**ABOUT THIS EXERCISE:** Write out an exact copy of the line with "プラスチックの技術・設計入門（実務" and of each line after it, through the end of the records below.

*** Opening of LISTED RECORDS ***

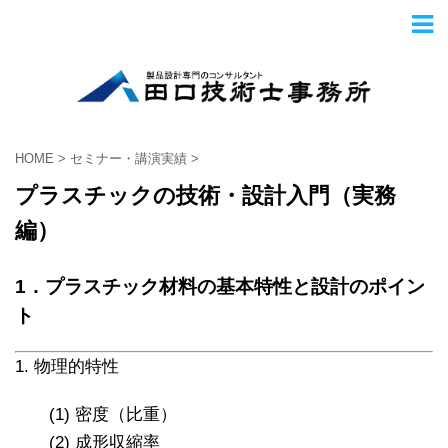
HOME
>
セミナー・講演実績
>
プラスチックの技術・設計入門（実務
編）
1．プラスチック材料の基本特性と設計のポイン
ト
1. 物理的特性
(1) 密度（比重）
(2) 成形収縮率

*** Close of LISTED RECORDS ***

**EXERCISE RESPONSE:**
プラスチックの技術・設計入門（実務
編）
1．プラスチック材料の基本特性と設計のポイン
ト
1. 物理的特性
(1) 密度（比重）
(2) 成形収縮率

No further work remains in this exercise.